Gary Leitzell (who is running for Mayor) is turning into our local Lady Bird Johnson. Johnson was a primary mover in stopping billboards on Interstate highways in the 60’s because they were ruining the landscape.
Same argument could be made for all kinds of things from power lines to cell towers, to wind turbines. Personally, I think the wind turbines along I-10 by Palm Springs are a sight to behold- others, who saw the area before the towers look at them as a pox.
Gary is telling everyone to come out against the proposed new electronic billboard because it doesn’t fit in the box. The first meeting is tonight:
The meeting is Wednesday Feb. 11, 2009 at 6:15. Location is the SEPB office at 2160 E. Fifth at Columbus. Get there by 6:00 PM if you wish to speak. You have to sign in in order to talk.
Key Ads can put electronic billboards up in compliance with the ordinance that they helped write. This particular billboard does not comply and requires not one but three variances in order to be placed at Todd Street. The details are here
If they are willing to make greater concessions than orginally (sic) suggested, to me that is a sign of desperation. To conceed (sic) to an act of apparent desperation would be poor judgement by the citizens.
If you are interested, read the details and attend the land use meeting. I will be there.
He’s not alone in his issues. The same things are being discussed across the country. The Cleveland Plain Dealer has a story today about Cleveland halting new boards:
Under the existing law, for every 672-square-foot electronic billboard the company puts up, older billboards totaling two or more times the amount of space must come down elsewhere. An electronic panel is more than double the size of most traditional billboards.
The “or more” wording has been key to the anti-billboard crowd, which has used the vague language to its advantage.
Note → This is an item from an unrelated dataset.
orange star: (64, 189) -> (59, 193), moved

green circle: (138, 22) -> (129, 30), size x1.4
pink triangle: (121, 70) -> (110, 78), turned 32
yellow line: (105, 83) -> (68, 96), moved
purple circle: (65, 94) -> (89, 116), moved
To the frustration of Clear Channel, the city’s Board of Zoning Appeals has at times demanded a half-dozen or so old boards be torn down in exchange for a new electronic board.
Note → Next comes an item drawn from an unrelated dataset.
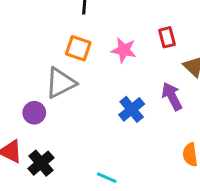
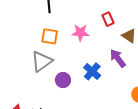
purple circle: (34, 113) -> (63, 80), moved

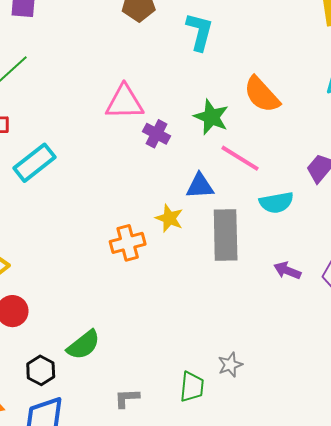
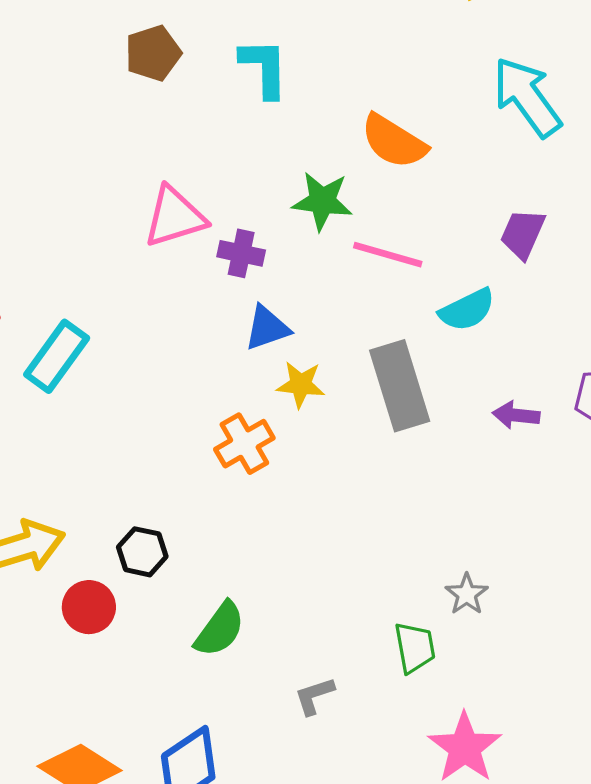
blue triangle: (200, 186) -> (267, 328), moved
black hexagon: (41, 370) -> (142, 552), moved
Billboards are easy to hate. Especially when what we end up seeing are a lot of badly designed ads by local car dealers, say nothing ads by local hospitals barely balance the occasional nice looking ads by jewelery stores. The reality is- local independent businesses increasingly will need access to inexpensive, unavoidable outdoor advertising if they want to stay in business.
Make sure to also read this post: Electronic Billboards and You.
Instead of worrying so much about the boards size, shape, etc. maybe we should be requiring that at least 20% of the ad time goes to local independent business at a discounted rate and 10% to community non-profits in exchange for variances.
Remember, shooting the messenger every time can leave you cut off from the community. Billboards are one of the last effective messengers for local business.